Sein Job wird ganz schwer

Die Wahl war knapp - mit nur einer Stimme Mehrheit hat die Bezirksversammlung Nord den SPD-Mann Wolfgang Kopitzsch (60) am Donnerstag zum neuen Bezirksamtsleiter gekürt. Das Ergebnis war möglich, weil auch zwei GAL-Abweichler für den SPD-Kandidaten und gegen den Mann von GAL und CDU gestimmt hatten (MOPO berichtete). Voraussichtlich im Juni wird Wolfgang Kopitzsch sein Amt antreten. Die MOPO sprach mit ihm über die Zukunft des Bezirks.



MOPO: Ein halbes Jahr lang war der Bezirk Nord ohne Führung. Was wollen Sie nun als erstes anpacken?



Wolfgang Kopitzsch: Da gibt es eine Reihe von Themen. Zum Beispiel den Ausbau des Planetariums und die Belebung des Langenhorner Marktes nach dem Weggang von Hertie. Auch das Sanierungsgebiet Fuhlsbütteler Straße und der Umbau des Barmbeker Bahnhofs sollen vorangebracht werden. Zudem will ich versuchen, dass die Anzahl neugebauter Wohnungen weiter auf hohem Niveau bleibt. Als erstes aber werde ich die Mitarbeiter des Bezirksamts kennenlernen.

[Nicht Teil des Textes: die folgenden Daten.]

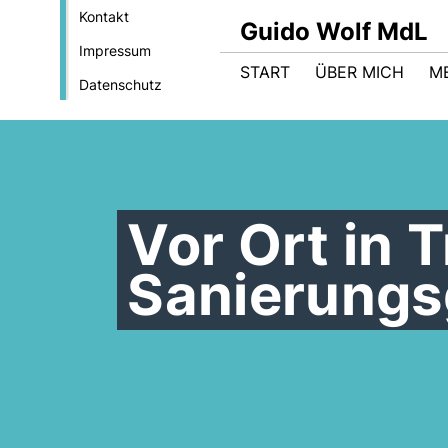
Kontakt
Guido Wolf MdL
Impressum
START
ÜBER MICH
M
Datenschutz
Vor Ort in 
Sanierungs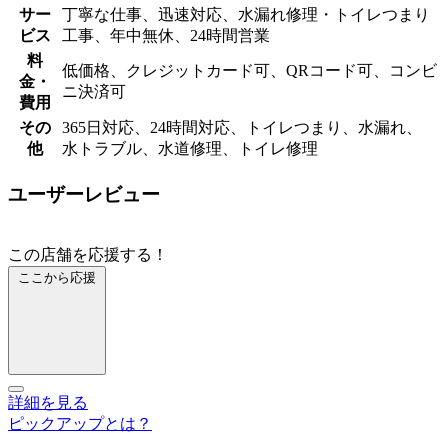
サー
丁寧な仕事、迅速対応、水漏れ修理・トイレつまり
ビス
工事、年中無休、24時間営業
料
低価格、クレジットカード可、QRコード可、コンビ
金・
ニ決済可
費用
その
365日対応、24時間対応、トイレつまり、水漏れ、
他
水トラブル、水道修理、トイレ修理
ユーザーレビュー
この店舗を応援する！
ここから応援
詳細を見る
ピックアップとは？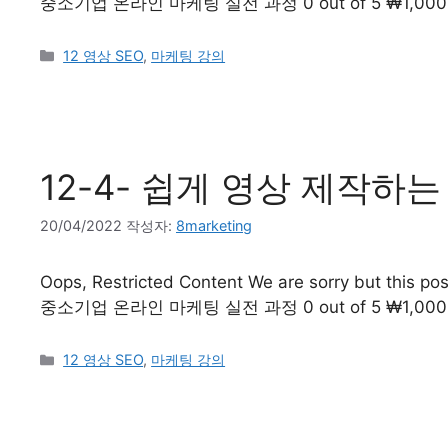
중소기업 온라인 마케팅 실전 과정 0 out of 5 ₩1,00
12 영상 SEO
,
마케팅 강의
12-4- 쉽게 영상 제작하는
20/04/2022
작성자:
8marketing
Oops, Restricted Content We are sorry but this post
중소기업 온라인 마케팅 실전 과정 0 out of 5 ₩1,00
12 영상 SEO
,
마케팅 강의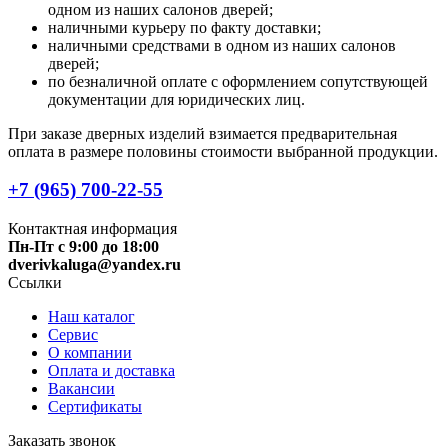
одном из наших салонов дверей;
наличными курьеру по факту доставки;
наличными средствами в одном из наших салонов
дверей;
по безналичной оплате с оформлением сопутствующей
документации для юридических лиц.
При заказе дверных изделий взимается предварительная
оплата в размере половины стоимости выбранной продукции.
+7 (965) 700-22-55
Контактная информация
Пн-Пт с 9:00 до 18:00
dverivkaluga@yandex.ru
Ссылки
Наш каталог
Сервис
О компании
Оплата и доставка
Вакансии
Сертификаты
Заказать звонок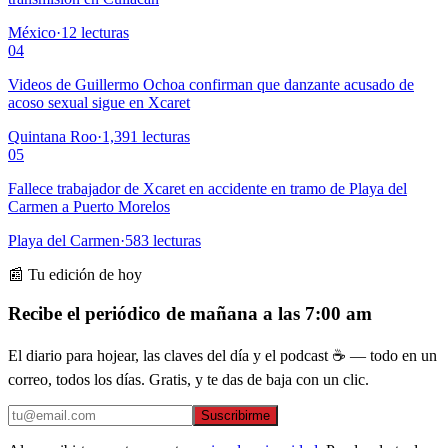
México
·
12
lecturas
04
Videos de Guillermo Ochoa confirman que danzante acusado de
acoso sexual sigue en Xcaret
Quintana Roo
·
1,391
lecturas
05
Fallece trabajador de Xcaret en accidente en tramo de Playa del
Carmen a Puerto Morelos
Playa del Carmen
·
583
lecturas
📰 Tu edición de hoy
Recibe el periódico de mañana a las 7:00 am
El diario para hojear, las claves del día y el podcast ☕ — todo en un
correo, todos los días. Gratis, y te das de baja con un clic.
Suscribirme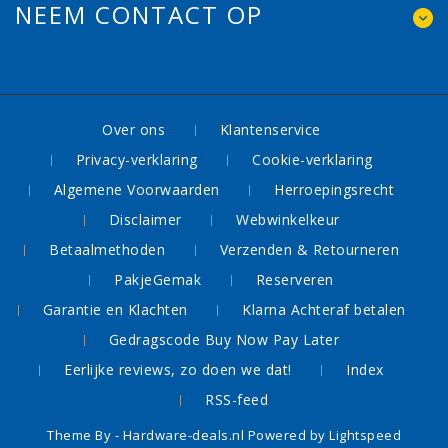
NEEM CONTACT OP
Over ons
Klantenservice
Privacy-verklaring
Cookie-verklaring
Algemene Voorwaarden
Herroepingsrecht
Disclaimer
Webwinkelkeur
Betaalmethoden
Verzenden & Retourneren
PakjeGemak
Reserveren
Garantie en Klachten
Klarna Achteraf betalen
Gedragscode Buy Now Pay Later
Eerlijke reviews, zo doen we dat!
Index
RSS-feed
Theme By -
Hardware-deals.nl
Powered by
Lightspeed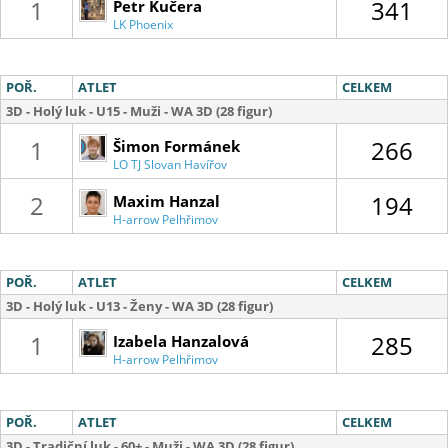
1
341
Petr Kučera
LK Phoenix
Kostelec
POŘ.
ATLET
CELKEM
3D - Holý luk - U15 - Muži - WA 3D (28 figur)
1
266
Šimon Formánek
LO TJ Slovan Havířov
2
194
Maxim Hanzal
H-arrow Pelhřimov
POŘ.
ATLET
CELKEM
3D - Holý luk - U13 - Ženy - WA 3D (28 figur)
1
285
Izabela Hanzalová
H-arrow Pelhřimov
POŘ.
ATLET
CELKEM
3D - Tradiční luk - 60+ - Muži - WA 3D (28 figur)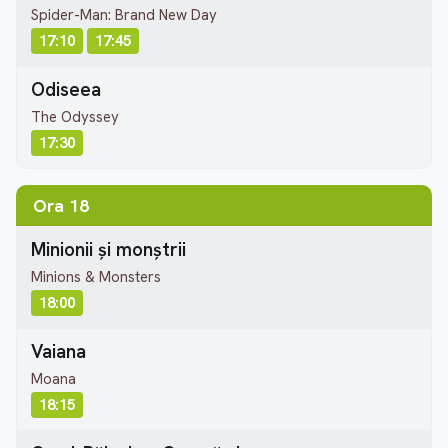
Spider-Man: Brand New Day
17:10
17:45
Odiseea
The Odyssey
17:30
Ora 18
Minionii și monștrii
Minions & Monsters
18:00
Vaiana
Moana
18:15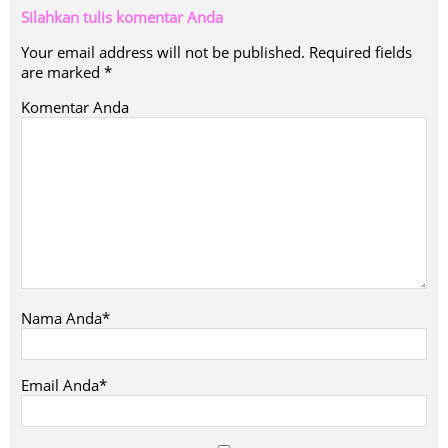
Silahkan tulis komentar Anda
Your email address will not be published.
Required fields
are marked
*
Komentar Anda
Nama Anda*
Email Anda*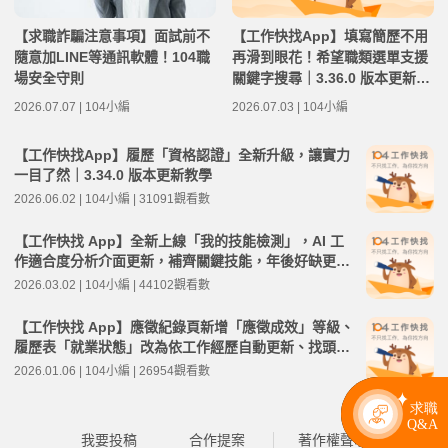
【求職詐騙注意事項】面試前不
【工作快找App】填寫簡歷不用
隨意加LINE等通訊軟體！104職
再滑到眼花！希望職類選單支援
場安全守則
關鍵字搜尋｜3.36.0 版本更新教
學
2026.07.07 | 104小編
2026.07.03 | 104小編
【工作快找App】履歷「資格認證」全新升級，讓實力
一目了然｜3.34.0 版本更新教學
2026.06.02 | 104小編 | 31091觀看數
【工作快找 App】全新上線「我的技能檢測」，AI 工
作適合度分析介面更新，補齊關鍵技能，年後好缺更有
把握｜3.30.0 版本更新教學
2026.03.02 | 104小編 | 44102觀看數
【工作快找 App】應徵紀錄頁新增「應徵成效」等級、
履歷表「就業狀態」改為依工作經歷自動更新、找頭路
所有服務新增「人才社群」入口｜3.28.0 版本更新教學
2026.01.06 | 104小編 | 26954觀看數
我要投稿
合作提案
著作權聲明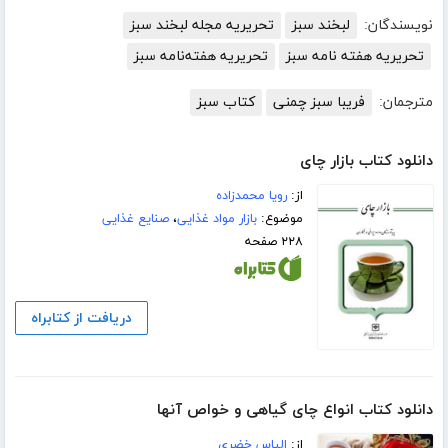
نویسندگان:
لبخند سبز
تحریریه مجله لبخند سبز
تحریریه هفته نامه سبز
تحریریه هفته‌نامه سبز
مترجمان:
فریبا سبز چمنی
کتاب سبز
دانلود کتاب بازار چای
از:
رویا محمدزاده
موضوع:
بازار مواد غذایی
،
صنایع غذایی
۲۲۸ صفحه
دریافت از کتابراه
دانلود کتاب انواع چای گیاهی و خواص آنها
از:
الیاس خضری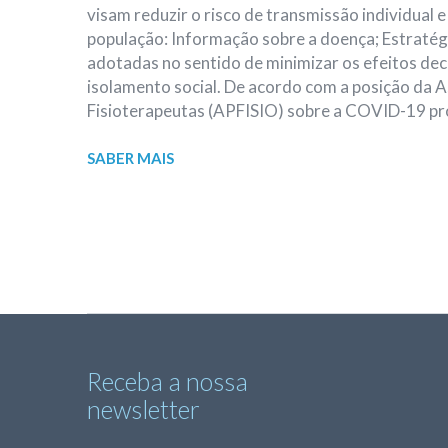
visam reduzir o risco de transmissão individual 
população: Informação sobre a doença; Estratég
adotadas no sentido de minimizar os efeitos de
isolamento social. De acordo com a posição da 
Fisioterapeutas (APFISIO) sobre a COVID-19 p
SABER MAIS
Receba a nossa
newsletter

MOPO: In der Bezirksversammlung gibt es nach dem Ausstieg zweier GAL-Abgeordneter keine klare Mehrheit mehr. Wie soll da die politische Arbeit funktionieren?



Kopitzsch: Das Beispiel Bergedorf zeigt, dass man auch mit wechselnden Mehrheiten arbeiten kann. Lange funktioniert so etwas aber nicht. Es besteht die Gefahr, dass nicht mehrheitsfähige Themen einfach unter den Tisch fallen. Ich beabsichtige, mich regelmäßig gemeinsam mit allen Fraktionsvorsitzenden zu treffen, um einen schnellen und zügigen Informationsaustausch zu gewährleisten.



MOPO: Was sagen sie zu den turbulenten Monaten, die hinter dem Bezirk liegen?



Kopitzsch: Teilweise wurden alte Wunden aufgerissen, von denen man dachte, dass sie längst geheilt wären. Ich wünschte mir jetzt, dass im Bezirk vor allem im Interesse der Bürger wieder Ruhe einkehrt.



MOPO: Sie arbeiten seit 1979 an der Landespolizeischule. Was werden Sie am alten Job am meisten vermissen?



Kopitzsch: Den Umgang mit den Kollegen und den jungen Leuten. Mein Herz hängt weiter an der Polizei. Aber ich freue mich auf die neue Aufgabe - obwohl ich weiß, dass es nicht einfach werden wird.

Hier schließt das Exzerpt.